* [Work to be completed] Your answer should be every line below that includes the word "voor".

########################################

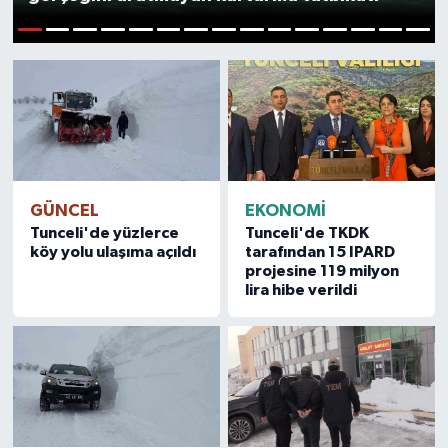
ÖZEL HABER
1
2
3
4
5
6
7
8
9
10
11
12
13
14
15
RÖPORTAJLAR
SAĞLIK
SİYASET
GÜNCEL
EKONOMİ
Tunceli'de yüzlerce
Tunceli'de TKDK
GÜNCEL
köy yolu ulaşıma açıldı
tarafından 15 IPARD
projesine 119 milyon
SPOR
lira hibe verildi
YAŞAM
Yerel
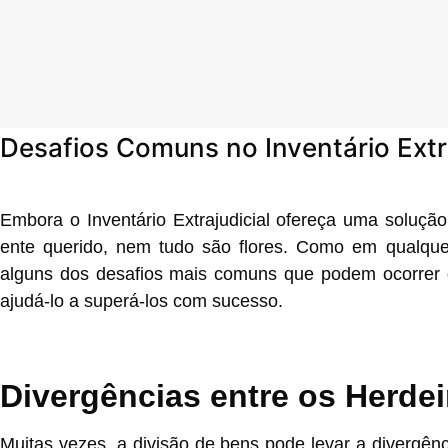
Desafios Comuns no Inventário Extr
Embora o Inventário Extrajudicial ofereça uma solução
ente querido, nem tudo são flores. Como em qualquer
alguns dos desafios mais comuns que podem ocorrer d
ajudá-lo a superá-los com sucesso.
Divergências entre os Herdei
Muitas vezes, a divisão de bens pode levar a divergênc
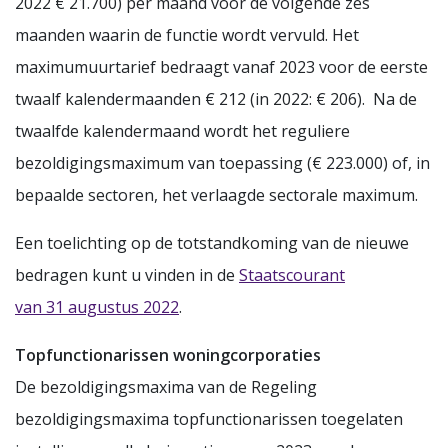
2022 € 21.700) per maand voor de volgende zes
maanden waarin de functie wordt vervuld. Het
maximumuurtarief bedraagt vanaf 2023 voor de eerste
twaalf kalendermaanden € 212 (in 2022: € 206). Na de
twaalfde kalendermaand wordt het reguliere
bezoldigingsmaximum van toepassing (€ 223.000) of, in
bepaalde sectoren, het verlaagde sectorale maximum.
Een toelichting op de totstandkoming van de nieuwe
bedragen kunt u vinden in de
Staatscourant
van 31 augustus 2022
.
Topfunctionarissen woningcorporaties
De bezoldigingsmaxima van de Regeling
bezoldigingsmaxima topfunctionarissen toegelaten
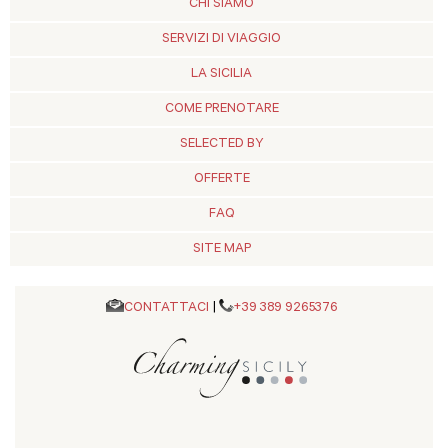
CHI SIAMO
SERVIZI DI VIAGGIO
LA SICILIA
COME PRENOTARE
SELECTED BY
OFFERTE
FAQ
SITE MAP
CONTATTACI
|
+39 389 9265376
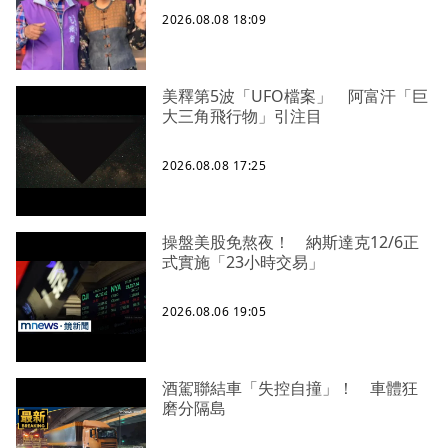
2026.08.08 18:09
美釋第5波「UFO檔案」 阿富汗「巨
大三角飛行物」引注目
2026.08.08 17:25
操盤美股免熬夜！ 納斯達克12/6正
式實施「23小時交易」
2026.08.06 19:05
酒駕聯結車「失控自撞」！ 車體狂
磨分隔島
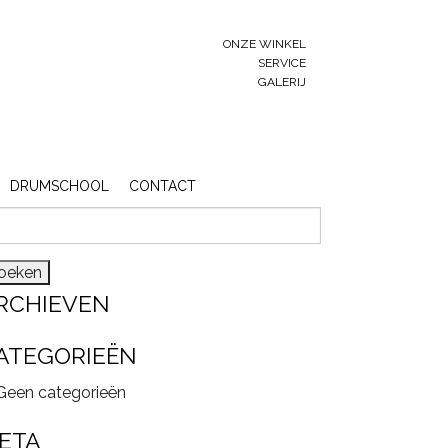
ONZE WINKEL
SERVICE
GALERIJ
DRUMSCHOOL
CONTACT
eken
r:
RCHIEVEN
ATEGORIEËN
Geen categorieën
ETA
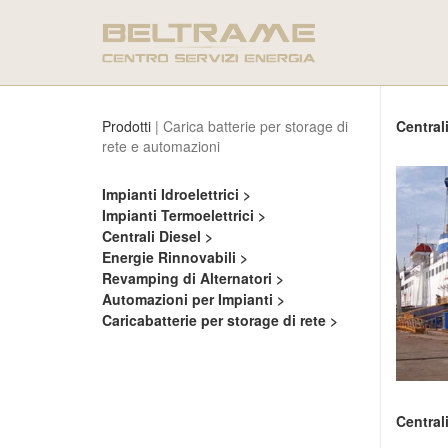
Prodotti
| Carica batterie per storage di
Central
rete e automazioni
Impianti Idroelettrici >
Impianti Termoelettrici >
Centrali Diesel >
Energie Rinnovabili >
Revamping di Alternatori >
Automazioni per Impianti >
Caricabatterie per storage di rete >
Central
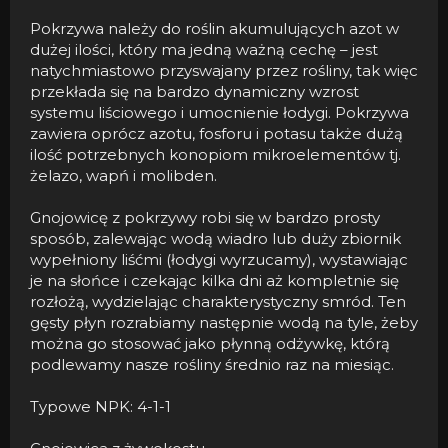
Pokrzywa należy do roślin akumulujących azot w
dużej ilości, który ma jedną ważną cechę – jest
natychmiastowo przyswajany przez rośliny, tak więc
przekłada się na bardzo dynamiczny wzrost
systemu liściowego i umocnienie łodygi. Pokrzywa
zawiera oprócz azotu, fosforu i potasu także dużą
ilość potrzebnych konopiom mikroelementów tj.
żelazo, wapń i molibden.
Gnojowicę z pokrzywy robi się w bardzo prosty
sposób, zalewając wodą wiadro lub duży zbiornik
wypełniony liśćmi (łodygi wyrzucamy), wystawiając
je na słońce i czekając kilka dni aż kompletnie się
rozłożą, wydzielając charakterystyczny smród. Ten
gęsty płyn rozrabiamy następnie wodą na tyle, żeby
można go stosować jako płynną odżywkę, którą
podlewamy nasze rośliny średnio raz na miesiąc.
Typowe NPK: 4-1-1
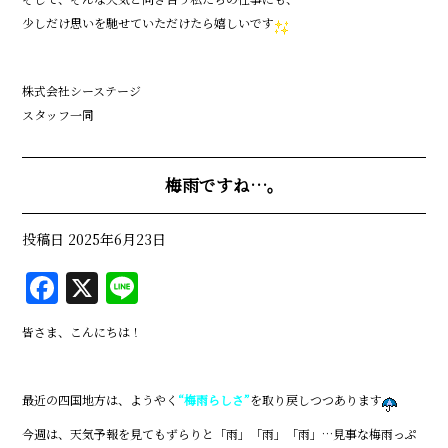
少しだけ思いを馳せていただけたら嬉しいです
株式会社シーステージ
スタッフ一同
梅雨ですね…。
投稿日
2025年6月23日
F
X
Li
a
n
皆さま、こんにちは！
c
e
e
最近の四国地方は、ようやく
“梅雨らしさ”
を取り戻しつつあります
b
今週は、天気予報を見てもずらりと「雨」「雨」「雨」…見事な梅雨っぷ
o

########################################

* [Response area]
2022 € 21.700) per maand voor de volgende zes
maximumuurtarief bedraagt vanaf 2023 voor de eerste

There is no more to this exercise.